The relentlessness of chronic pain wears you down. Beyond being a physical distraction in and of itself, it disrupts sleep, interferes with work and relationships, and can even alter the way we process emotions by causing physiological changes in our brains.
But the experience of long-term pain is complicated and varies between individuals, making it difficult to explain and quantify, let alone diagnose and manage.
Now, in a large study of over 21,500 people who visited the University of Pittsburgh’s severe pain management clinics, perioperative specialist Benedict Alter and colleagues have developed a new method to try to help work this out.
“We found that how a patient reports the bodily distribution of their chronic pain affects nearly all aspects of the pain experience, including what happens three months later,” the team wrote in their paper.
Using a computer clustering analysis of patient body pain maps and pain assessments, the researchers discovered that patients fit into nine groups of chronic pain, as defined in the image below.
What’s more, these patterns of pain distribution could predict pain intensity, pain quality, pain impact, physical function, mood, sleep and indicate likely patient outcomes.
(Alter et al., PLOS One, 2021)
Above: Body pain maps for each of the nine identified chronic pain clusters, with colored heat scale indicating frequency of pain.
For example, while the group of patients experiencing lower back pain radiating below the knee (group F) had worse physical function difficulties than those experiencing neck and shoulder pain (E) or neck, shoulder and lower back pain (G), these patients reported less anxiety, depression, and sleep disturbance than the other two groups.
A subset of over 7,000 patients completed a follow-up questionnaire, three months after filling out the initial body pain map and questionnaire. Patients experiencing abdominal pain (group B) showed the most progress, with almost half reporting significant improvement.

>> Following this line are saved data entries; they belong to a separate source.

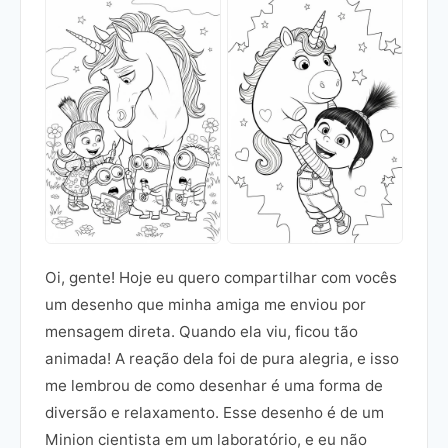
Oi, gente! Hoje eu quero compartilhar com vocês
um desenho que minha amiga me enviou por
mensagem direta. Quando ela viu, ficou tão
animada! A reação dela foi de pura alegria, e isso
me lembrou de como desenhar é uma forma de
diversão e relaxamento. Esse desenho é de um
Minion cientista em um laboratório, e eu não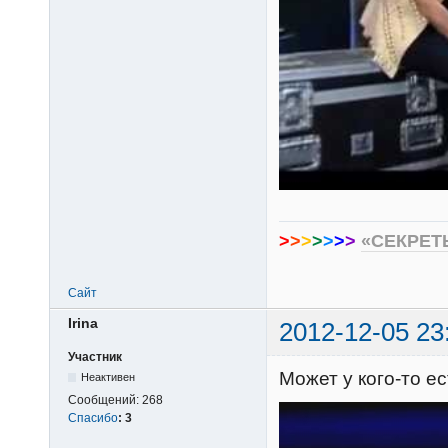
>
>
>
>
>
>
>
«СЕКРЕТ
Сайт
Irina
2012-12-05 23
Участник
Может у кого-то 
Неактивен
Сообщений:
268
Спасибо
:
3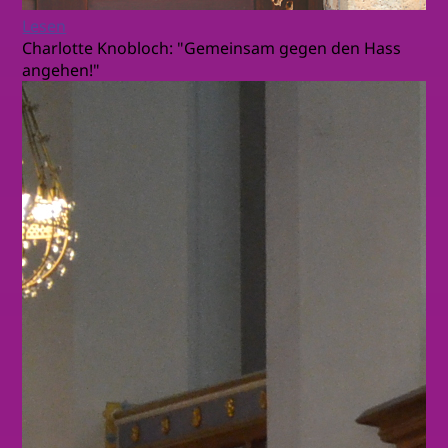
Lesen
Charlotte Knobloch: "Gemeinsam gegen den Hass
angehen!"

Those with neck, shoulder and lower back pain (group G), however, demonstrated the worst outcomes on follow-up, with only 37 percent reporting improvements. This group shared characteristics with the two widespread pain groups, causing the team to ponder if this subgroup may be an early stage in developing generalized, widespread chronic pain. The researchers recommend a long term study to monitor pain duration and stability over time within this group.
What’s more, their findings that the more widespread the pain, the more persistent it is, are consistent with a recent MRI study in fibromyalgia patients that found the more widespread reported pain is on body maps, the more changes observed in brain connectivity around the pain-processing parts of the brain.

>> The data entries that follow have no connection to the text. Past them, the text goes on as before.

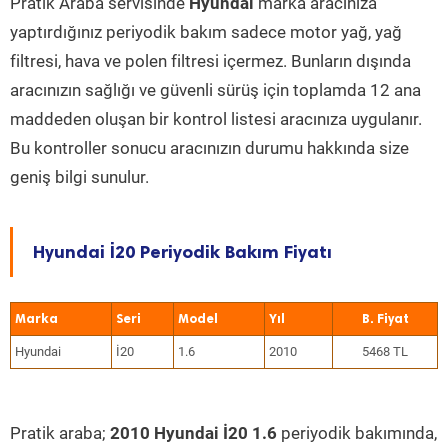
Pratik Araba servisinde
Hyundai
marka aracınıza
yaptırdığınız periyodik bakım sadece motor yağ, yağ
filtresi, hava ve polen filtresi içermez. Bunların dışında
aracınızın sağlığı ve güvenli sürüş için toplamda 12 ana
maddeden oluşan bir kontrol listesi aracınıza uygulanır.
Bu kontroller sonucu aracınızın durumu hakkında size
geniş bilgi sunulur.
Hyundai İ20 Periyodik Bakım Fiyatı
Marka
Seri
Model
Yıl
Hyundai
İ20
1.6
2010
5468 TL
Pratik araba;
2010 Hyundai İ20 1.6
periyodik bakımında,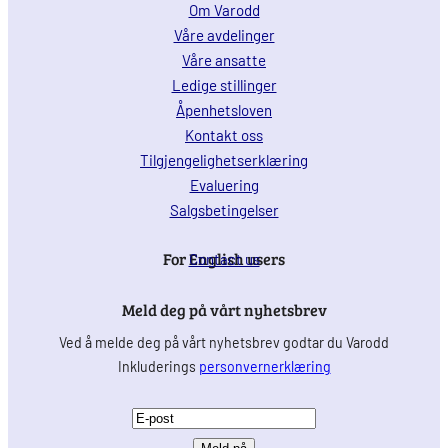
Om Varodd
Våre avdelinger
Våre ansatte
Ledige stillinger
Åpenhetsloven
Kontakt oss
Tilgjengelighetserklæring
Evaluering
Salgsbetingelser
For English users
Contact us
Meld deg på vårt nyhetsbrev
Ved å melde deg på vårt nyhetsbrev godtar du Varodd
Inkluderings
personvernerklæring
E
-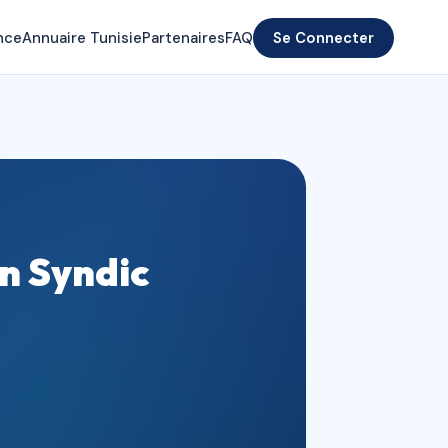
nce
Annuaire Tunisie
Partenaires
FAQ
Se Connecter
n Syndic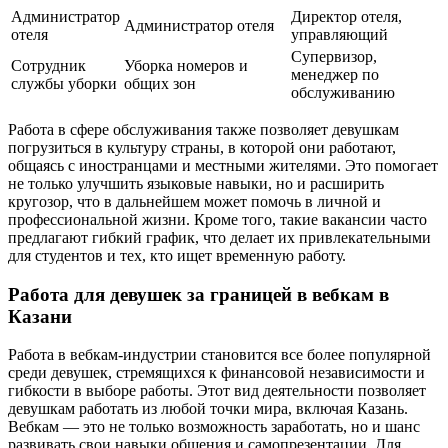
Администратор
Директор отеля,
Администратор отеля
отеля
управляющий
Супервизор,
Сотрудник
Уборка номеров и
менеджер по
службы уборки
общих зон
обслуживанию
Работа в сфере обслуживания также позволяет девушкам
погрузиться в культуру страны, в которой они работают,
общаясь с иностранцами и местными жителями. Это помогает
не только улучшить языковые навыки, но и расширить
кругозор, что в дальнейшем может помочь в личной и
профессиональной жизни. Кроме того, такие вакансии часто
предлагают гибкий график, что делает их привлекательными
для студентов и тех, кто ищет временную работу.
Работа для девушек за границей в вебкам в
Казани
Работа в вебкам-индустрии становится все более популярной
среди девушек, стремящихся к финансовой независимости и
гибкости в выборе работы. Этот вид деятельности позволяет
девушкам работать из любой точки мира, включая Казань.
Вебкам — это не только возможность заработать, но и шанс
развивать свои навыки общения и самопрезентации. Для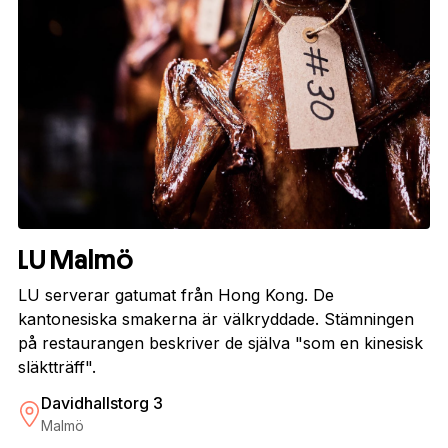
LU Malmö
LU serverar gatumat från Hong Kong. De
kantonesiska smakerna är välkryddade. Stämningen
på restaurangen beskriver de själva "som en kinesisk
släktträff".
Davidhallstorg 3
Malmö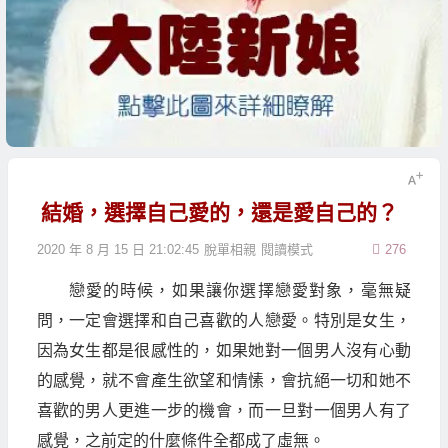
結婚，選擇自己愛的，還是愛自己的？
2020 年 8 月 15 日 21:02:45
脫單相親
閱讀模式
276
戀愛的時候，如果讓你選擇戀愛對象，毫無疑
問，一定會選擇和自己喜歡的人戀愛。特別是女生，
因為女生都是很感性的，如果她對一個男人沒有心動
的感覺，就不會產生欲望和情愫，會抗絕一切和她不
喜歡的男人更進一步的機會，而一旦對一個男人有了
感覺，之前定的什麼條件全都成了虛無。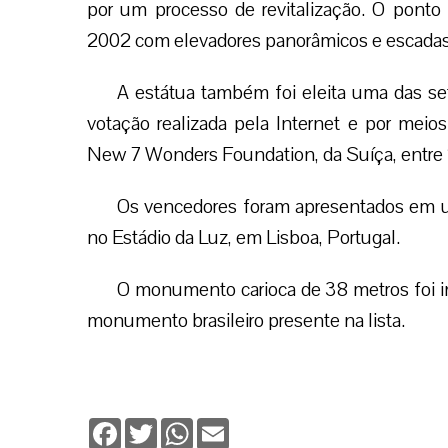
por um processo de revitalização. O ponto
2002 com elevadores panorâmicos e escadas 
A estátua também foi eleita uma das 
votação realizada pela Internet e por meio
New 7 Wonders Foundation, da Suíça, entre 
Os vencedores foram apresentados em um
no Estádio da Luz, em Lisboa, Portugal.
O monumento carioca de 38 metros foi in
monumento brasileiro presente na lista.
Facebook
Twitter
WhatsApp
Email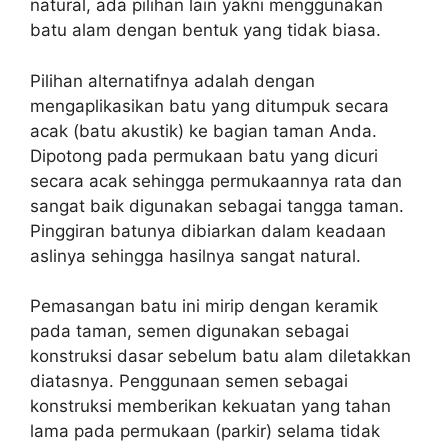
natural, ada pilihan lain yakni menggunakan
batu alam dengan bentuk yang tidak biasa.
Pilihan alternatifnya adalah dengan
mengaplikasikan batu yang ditumpuk secara
acak (batu akustik) ke bagian taman Anda.
Dipotong pada permukaan batu yang dicuri
secara acak sehingga permukaannya rata dan
sangat baik digunakan sebagai tangga taman.
Pinggiran batunya dibiarkan dalam keadaan
aslinya sehingga hasilnya sangat natural.
Pemasangan batu ini mirip dengan keramik
pada taman, semen digunakan sebagai
konstruksi dasar sebelum batu alam diletakkan
diatasnya. Penggunaan semen sebagai
konstruksi memberikan kekuatan yang tahan
lama pada permukaan (parkir) selama tidak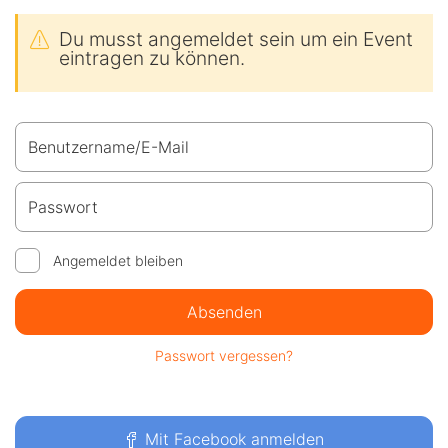
Du musst angemeldet sein um ein Event
eintragen zu können.
Benutzername/E-Mail
Passwort
Angemeldet bleiben
Absenden
Passwort vergessen?
Mit Facebook anmelden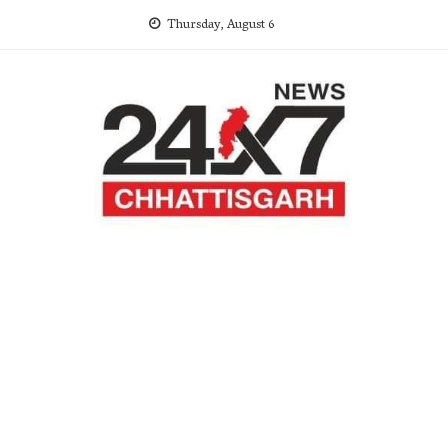
Skip
Thursday, August 6
to
content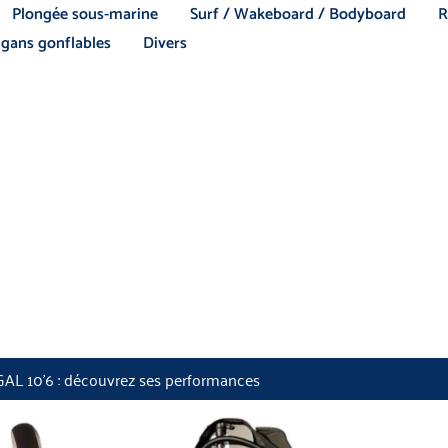
Plongée sous-marine
Surf / Wakeboard / Bodyboard
R
gans gonflables
Divers
AL 10’6 : découvrez ses performances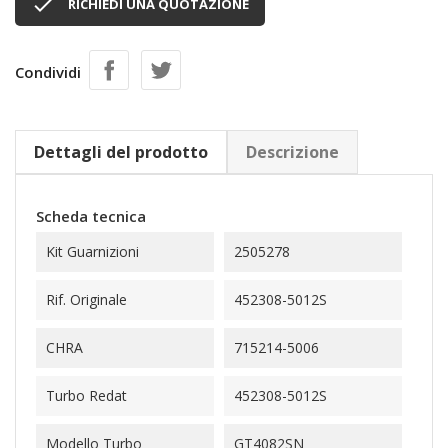

RICHIEDI UNA QUOTAZIONE
Condividi
Dettagli del prodotto
Descrizione
Scheda tecnica
Kit Guarnizioni
2505278
Rif. Originale
452308-5012S
CHRA
715214-5006
Turbo Redat
452308-5012S
Modello Turbo
GT4082SN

“A case can be made that reports of widespread pain collected with digital pain body maps are diagnostic of pathophysiological changes in pain processing,” Alter and team suggest.

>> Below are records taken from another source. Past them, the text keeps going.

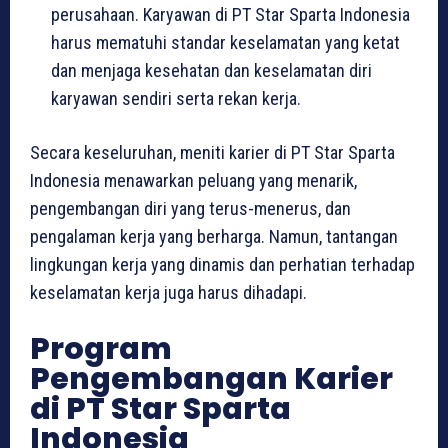
perusahaan. Karyawan di PT Star Sparta Indonesia
harus mematuhi standar keselamatan yang ketat
dan menjaga kesehatan dan keselamatan diri
karyawan sendiri serta rekan kerja.
Secara keseluruhan, meniti karier di PT Star Sparta
Indonesia menawarkan peluang yang menarik,
pengembangan diri yang terus-menerus, dan
pengalaman kerja yang berharga. Namun, tantangan
lingkungan kerja yang dinamis dan perhatian terhadap
keselamatan kerja juga harus dihadapi.
Program
Pengembangan Karier
di PT Star Sparta
Indonesia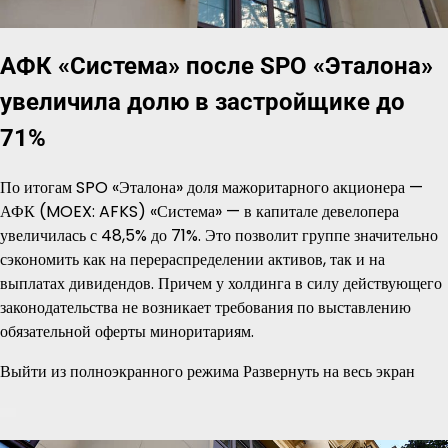
АФК «Система» после SPO «Эталона»
увеличила долю в застройщике до
71%
По итогам SPO «Эталона» доля мажоритарного акционера —
АФК (MOEX: AFKS) «Система» — в капитале девелопера
увеличилась с 48,5% до 71%. Это позволит группе значительно
сэкономить как на перераспределении активов, так и на
выплатах дивидендов. Причем у холдинга в силу действующего
законодательства не возникает требования по выставлению
обязательной оферты миноритариям.
Выйти из полноэкранного режима Развернуть на весь экран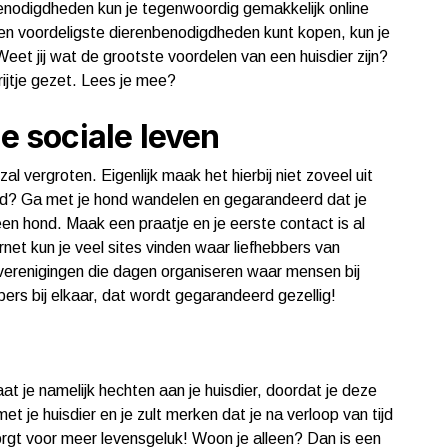
nbenodigdheden kun je tegenwoordig gemakkelijk online
en voordeligste dierenbenodigdheden kunt kopen, kun je
Weet jij wat de grootste voordelen van een huisdier zijn?
rijtje gezet. Lees je mee?
je sociale leven
zal vergroten. Eigenlijk maak het hierbij niet zoveel uit
hond? Ga met je hond wandelen en gegarandeerd dat je
n hond. Maak een praatje en je eerste contact is al
net kun je veel sites vinden waar liefhebbers van
 verenigingen die dagen organiseren waar mensen bij
bers bij elkaar, dat wordt gegarandeerd gezellig!
at je namelijk hechten aan je huisdier, doordat je deze
 je huisdier en je zult merken dat je na verloop van tijd
zorgt voor meer levensgeluk! Woon je alleen? Dan is een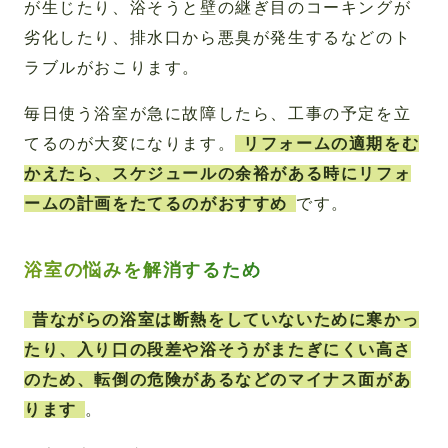
が生じたり、浴そうと壁の継ぎ目のコーキングが
劣化したり、排水口から悪臭が発生するなどのト
ラブルがおこります。
毎日使う浴室が急に故障したら、工事の予定を立
てるのが大変になります。
リフォームの適期をむ
かえたら、スケジュールの余裕がある時にリフォ
ームの計画をたてるのがおすすめ
です。
浴室の悩みを解消するため
昔ながらの浴室は断熱をしていないために寒かっ
たり、入り口の段差や浴そうがまたぎにくい高さ
のため、転倒の危険があるなどのマイナス面があ
ります
。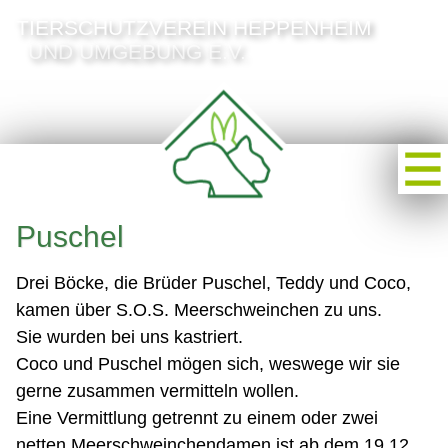
TIERSCHUTZVEREIN HEPPENHEIM
UND UMGEBUNG E.V.
Puschel
Drei Böcke, die Brüder Puschel, Teddy und Coco,
kamen über S.O.S. Meerschweinchen zu uns.
Sie wurden bei uns kastriert.
Coco und Puschel mögen sich, weswege wir sie
gerne zusammen vermitteln wollen.
Eine Vermittlung getrennt zu einem oder zwei
netten Meerschweinchendamen ist ab dem 19.12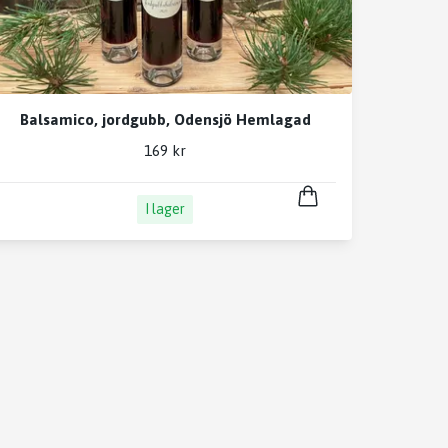
Balsamico, jordgubb, Odensjö Hemlagad
169 kr
I lager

This ability for body pain maps to indicate likely patient outcomes could help identify patients at risk of poor outcomes even from their first pain clinic visit.
(Alter et al., PLOS One, 2021)
Above: each row on the vertical axis represents an individual patient out of the entire cohort (N = 21,658 unique patients) organized by pain body map cluster membership.
With up to 40 percent of adults in the US currently experiencing chronic pain – which is likely to increase with the potential impacts of long term COVID-19 – diagnostic tools such as this could make a massive difference in many people’s lives.
There’s still a lot of work to do to untangle all these relationships, and the researchers caution that this is an observational study so they cannot establish causation.
“Outcome data do not address specific therapies, and therefore, it remains unclear which specific treatment may be helpful for a particular body map cluster,” they wrote.
However, Alter and team believe their study supports the idea that chronic pain is a disease process and these aspects of how its physical distribution manifests will be “important for future developments in diagnosis and personalized pain management”.
This research was published in PLOS One.